To establish your supply when the baby is very young, nurse her about every two hours during the day and every four hours at night, and use both breasts. Frequent feedings ensure that your breasts are stimulated enough to establish a full milk supply. The more milk that’s removed from your breasts, the more milk your body will produce. Supply issues may be caused by the baby not latching properly (which can be due to sleepiness, being used to the bottle or use of nipple shields), so seek advice from a lactation counselor if you think this may be the issue.
Adding pumping sessions after nursing sessions can also be helpful, especially if your baby isn’t eating frequently enough. If you’re working and need to pump milk for your baby, plan to pump your milk two to three times while you’re away from your baby. Each day’s pumping should provide enough milk for the next day’s time at day care or with a sitter.
Galactogogues (like fenugreek, blessed thistle and alfalfa) are used to increase breast milk production, but researchers suggest that this should only be done when all non-pharmacologic recommendations are exhausted.

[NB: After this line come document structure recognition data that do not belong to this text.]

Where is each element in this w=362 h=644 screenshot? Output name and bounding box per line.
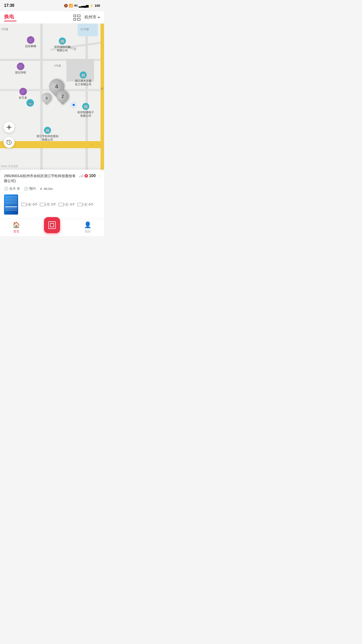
battery-icon: 100 [95, 4, 100, 8]
battery-grid: 换 0个 荒 0个 充 0个 差 0个 [21, 202, 100, 207]
nav-scan[interactable] [32, 222, 71, 233]
poi-yusong: 🏢 浙江宇松科技股份有限公司 [36, 127, 59, 142]
battery-count-0: 0个 [33, 202, 38, 207]
city-selector[interactable]: 杭州市 [84, 15, 100, 20]
building-icon-yusong: 🏢 [44, 127, 51, 134]
battery-item-2: 充 0个 [58, 202, 75, 207]
pin-2-number: 2 [61, 94, 64, 99]
station-panel: 299280014(杭州市余杭区浙江宇松科技股份有限公司) ✕ 100 - 🕐 … [0, 170, 104, 219]
panel-header: 299280014(杭州市余杭区浙江宇松科技股份有限公司) ✕ 100 - [4, 174, 100, 183]
signal-bars [79, 174, 83, 177]
reservable-label: 预约 [29, 186, 36, 191]
baidu-watermark: Baidu 百度地图 [0, 164, 19, 169]
poi-label-yusong: 浙江宇松科技股份有限公司 [36, 134, 59, 142]
city-name: 杭州市 [84, 15, 97, 20]
poi-shenzhen: 🏢 深圳城铄科技有限公司 [54, 37, 71, 52]
wifi-icon: 📶 [69, 4, 73, 8]
station-image [4, 194, 18, 215]
battery-count-1: 0个 [51, 202, 56, 207]
battery-item-0: 换 0个 [21, 202, 38, 207]
poi-label-pinquan: 品全购物 [25, 44, 36, 48]
panel-dash: - [99, 174, 100, 178]
header-left: 换电 [4, 13, 17, 21]
charging-icon: ⚡ [89, 4, 94, 8]
building-label-21: 21号楼 [80, 27, 89, 31]
map-background: ← → 荆大线 永 21号楼 2号楼 3号楼 🛒 品全购物 🛒 世纪华联 🛒 好… [0, 24, 104, 170]
profile-icon: 👤 [84, 221, 92, 228]
battery-item-3: 差 0个 [77, 202, 94, 207]
building-icon-shenzhen: 🏢 [59, 37, 66, 45]
chevron-down-icon [98, 17, 100, 18]
title-underline [4, 21, 17, 21]
signal-bar-2 [81, 175, 82, 177]
poi-label-zheda: 浙江浙大方圆化工有限公司 [75, 79, 92, 86]
building-icon-zheda: 🏢 [80, 71, 87, 78]
poi-shiji: 🛒 世纪华联 [15, 63, 26, 74]
poi-zhiyuan: 🏢 杭州智源电子有限公司 [77, 103, 94, 118]
bus-stop-icon: 🚌 [26, 99, 34, 107]
grid-list-toggle[interactable] [73, 15, 80, 20]
poi-pinquan: 🛒 品全购物 [25, 36, 36, 48]
navigation-icon: ➤ [40, 187, 43, 191]
status-bar: 17:30 🔕 📶 4G ▂▃▄▅ ⚡ 100 [0, 0, 104, 11]
signal-error-icon: ✕ [84, 174, 88, 178]
pin-4-number: 4 [55, 83, 58, 90]
nav-home-label: 首页 [13, 229, 19, 234]
nav-mine[interactable]: 👤 我的 [72, 221, 104, 234]
signal-bars-icon: ▂▃▄▅ [79, 4, 88, 8]
building-label-3: 3号楼 [54, 64, 61, 67]
app-header: 换电 杭州市 [0, 11, 104, 24]
poi-label-haoyouduo: 好又多 [19, 96, 27, 100]
battery-icon-0 [21, 203, 27, 206]
battery-icon-2 [58, 203, 64, 206]
location-button[interactable] [4, 122, 15, 133]
home-icon: 🏠 [13, 221, 20, 228]
nav-home[interactable]: 🏠 首页 [0, 221, 32, 234]
poi-label-shenzhen: 深圳城铄科技有限公司 [54, 45, 71, 52]
panel-content-row: 换 0个 荒 0个 充 0个 差 0个 [4, 194, 100, 215]
hours-label: 全天 [9, 186, 16, 191]
history-icon [6, 140, 12, 145]
header-right: 杭州市 [73, 15, 100, 20]
shopping-icon-pinquan: 🛒 [27, 36, 34, 44]
scan-inner [50, 223, 54, 227]
map-container[interactable]: ← → 荆大线 永 21号楼 2号楼 3号楼 🛒 品全购物 🛒 世纪华联 🛒 好… [0, 24, 104, 170]
building-icon-zhiyuan: 🏢 [82, 103, 89, 110]
panel-info-row: 🕐 全天 营 🕐 预约 ➤ 46.0m [4, 186, 100, 191]
clock-icon-2: 🕐 [24, 187, 28, 191]
panel-signal: ✕ 100 [79, 174, 96, 178]
clock-icon: 🕐 [4, 187, 8, 191]
status-icons: 🔕 📶 4G ▂▃▄▅ ⚡ 100 [64, 4, 100, 8]
baidu-text: Baidu 百度地图 [1, 165, 18, 168]
poi-label-shiji: 世纪华联 [15, 71, 26, 74]
battery-item-1: 荒 0个 [40, 202, 56, 207]
mute-icon: 🔕 [64, 4, 68, 8]
distance-info: ➤ 46.0m [40, 187, 53, 191]
scan-button[interactable] [44, 217, 60, 233]
station-title: 299280014(杭州市余杭区浙江宇松科技股份有限公司) [4, 174, 77, 183]
signal-bar-1 [79, 176, 80, 177]
road-right-vertical [101, 24, 104, 170]
signal-bar-3 [82, 174, 83, 177]
hours-info: 🕐 全天 营 [4, 186, 20, 191]
battery-tag-0: 换 [28, 203, 32, 207]
scan-icon [48, 221, 56, 229]
user-location-dot [72, 103, 76, 107]
map-pin-0[interactable]: 0 [41, 93, 52, 103]
battery-tag-3: 差 [84, 203, 88, 207]
poi-zheda: 🏢 浙江浙大方圆化工有限公司 [75, 71, 92, 86]
nav-mine-label: 我的 [85, 229, 91, 234]
reservable-info: 🕐 预约 [24, 186, 36, 191]
battery-count-2: 0个 [70, 202, 75, 207]
main-road-yellow [0, 141, 104, 148]
status-time: 17:30 [4, 3, 14, 8]
battery-count-3: 0个 [89, 202, 94, 207]
battery-icon-1 [40, 203, 45, 206]
map-pin-2[interactable]: 2 [57, 90, 69, 102]
bottom-nav: 🏠 首页 👤 我的 [0, 219, 104, 236]
history-button[interactable] [4, 137, 15, 148]
shopping-icon-shiji: 🛒 [17, 63, 24, 70]
battery-tag-1: 荒 [46, 203, 50, 207]
poi-haoyouduo: 🛒 好又多 [19, 88, 27, 100]
signal-4g-icon: 4G [74, 4, 78, 7]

The efficacy and safety data regarding galactogogues use is limited, and more studies are needed to evaluate the herbs’ effects on breast milk production. (20)
The folklore that alcohol consumption enhances milk supply has persisted for centuries, but studies show that this isn’t true. In fact, a study conducted at the Monell Chemical Senses Center in Philadelphia suggests that infants consumed, on average, 23 percent less milk following their mothers’ consumption of alcoholic beer relative to the nonalcoholic beer. This decrease in milk intake was not due to a decrease in the number of times the babies fed but because the babies ingested less milk during each feeding. (21)
Lastly, don’t overlook your own needs — mothers need to eat healthy and nourishing foods (like these superfoods) in order to produce enough breast milk, and they need to hydrate, relax and get enough rest (whenever possible!). Take time for yourself at some point during the day, and be confident in your body and its ability to make what your baby needs in terms of nutrition.
Final Thoughts on Breast Milk
- Breast milk is loaded with exactly the right nutrients in the exact amounts a new baby needs.
- Colostrum is loaded with nutrients and antibodies to give your baby exactly what she needs in her first days of life. After three days or so, the body naturally begins to make mature milk, which contains an ideal combination of protein, sugar, water and fat.
- Antibodies are also a vital part of the mother’s breast milk. Antibodies protect your vulnerable newborn from both viral and bacterial infections.
- Breast milk also has antioxidant properties; it contains vitamin C and E and enzymes, including superoxide dismutase, catalase and glutathione peroxidase.
- There are a number of ways to increase breast milk supply naturally, but the golden rule is that nursing is a supply and demand process.
- There are certain rules to follow when pumping and storing expressed milk to ensure that you reduce bacterial growth and maximize the nutritional content in breast milk.